Heat Demand: The amount of heat energy needed to maintain your home at a comfortable temperature throughout the year.

Insulation Batt: Insulation ‘batts’ or ‘slabs’ are insulation materials supplied in standard sizes, designed to fit between timber studs, joists or partitions.

Inverter: An electrical device which converts ‘Direct Current’ (DC) generated by solar PV to ‘Alternating Current’ (AC) for use in your home.

Joist: A horizontal structural beam, usually arranged in parallel at regular

Glossary

intervals. In most homes, joists are the lengths of timber which form floors and ceilings.

kWh (kilo-watt hour): A unit of energy, equivalent to the energy transferred or expended in one hour by one kilowatt of power.

kWp (kilo-watt peak): The maximum output in kilowatts that your solar PV system can produce.

Lifetime cost: The cost of a measure over its predicted (minimum) lifespan, taking into account the initial installation cost and subsequent annual savings.

Low Temperature Heating: a heating system which operates at a temperature less than 55°.

MCS: Micro-generation Certification Scheme, is an industry-led quality assurance scheme, which demonstrates the quality and reliability of approved products and installation companies.

Rafter: a diagonal beam forming part of the internal structure of a roof.

Thermal Bypass: Air movement through or around the insulation, reducing its effectiveness.

Thermal Mass: The ability of a material to store heat. Thermally massive materials regulate the temperature of their surroundings by absorbing and releasing heat.

Thermal Performance: A measure of how well a building retains heat.

Thermal Resistance: The ability of a material to resist the transfer of heat.

Trickle Vent: A small, operable opening in a window to provide background ventilation when the window is closed.

Undercuts: Door undercuts are the space between the bottom of the door and the floor finish. They are required to allow air flow through the home.

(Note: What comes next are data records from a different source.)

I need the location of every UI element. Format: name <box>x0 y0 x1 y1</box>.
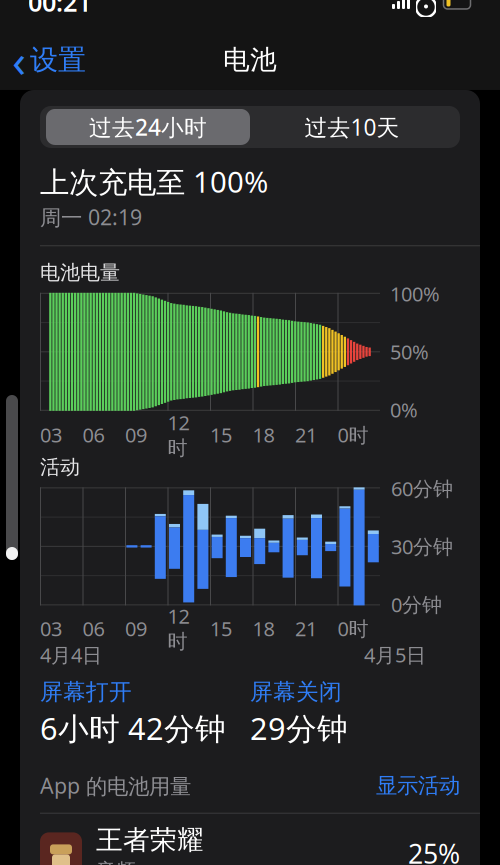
staticText: 30分钟 <box>391 533 453 560</box>
staticText: 显示活动 <box>376 772 460 799</box>
button[interactable]: 过去24小时 <box>46 109 250 145</box>
staticText: 60分钟 <box>391 475 453 502</box>
staticText: 周一 02:19 <box>40 203 142 231</box>
staticText: 上次充电至 100% <box>40 162 268 201</box>
staticText: 12时 <box>168 409 190 460</box>
staticText: 03 <box>40 422 62 448</box>
staticText: 屏幕打开 <box>40 678 132 706</box>
staticText: 100% <box>390 280 440 307</box>
staticText: 音频 <box>96 858 136 865</box>
staticText: 00:21 <box>28 0 91 19</box>
staticText: 18 <box>252 422 274 448</box>
staticText: 0时 <box>338 422 368 448</box>
button[interactable]: 王者荣耀 <box>20 814 480 865</box>
staticText: 0分钟 <box>391 591 442 618</box>
staticText: 活动 <box>40 455 80 479</box>
staticText: 屏幕关闭 <box>250 678 342 706</box>
staticText: 21 <box>295 615 317 642</box>
staticText: 15 <box>210 422 232 448</box>
staticText: 12时 <box>168 603 190 654</box>
staticText: 18 <box>252 615 274 642</box>
staticText: 09 <box>125 615 147 642</box>
staticText: ‹ <box>12 30 26 90</box>
staticText: 21 <box>295 422 317 448</box>
button[interactable]: ‹ <box>0 26 98 94</box>
staticText: 设置 <box>30 43 86 77</box>
staticText: App 的电池用量 <box>40 771 191 800</box>
staticText: 电池电量 <box>40 260 120 285</box>
staticText: 4月5日 <box>364 641 426 668</box>
button[interactable]: 显示活动 <box>376 768 460 803</box>
staticText: 09 <box>125 422 147 448</box>
staticText: 过去24小时 <box>89 112 207 142</box>
staticText: 过去10天 <box>304 112 400 142</box>
staticText: 06 <box>82 422 104 448</box>
button[interactable]: 过去10天 <box>250 109 454 145</box>
staticText: 0时 <box>338 615 368 642</box>
staticText: 15 <box>210 615 232 642</box>
staticText: 4月4日 <box>40 641 102 668</box>
staticText: 29分钟 <box>250 708 348 748</box>
staticText: 电池 <box>223 44 277 76</box>
staticText: 6小时 42分钟 <box>40 708 226 748</box>
staticText: 03 <box>40 615 62 642</box>
staticText: 王者荣耀 <box>96 824 204 856</box>
staticText: 25% <box>408 836 460 865</box>
staticText: 06 <box>82 615 104 642</box>
staticText: 50% <box>390 338 429 365</box>
staticText: 0% <box>390 396 418 423</box>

Vapour Permeable: A ‘breathable’ or ‘vapour permeable’ material is one which water vapour can pass through.

Vapour Barrier: A layer within the building structure which prevents the movement of water vapour, e.g. a waterproof membrane.

Installation Record

Remember to retain as much documentation of the process as possible. Invoices for work carried out and photographs before, during and after the work will be useful to assessors, who will use the evidence to issue your property with certificates. This in turn will improve the value of your property.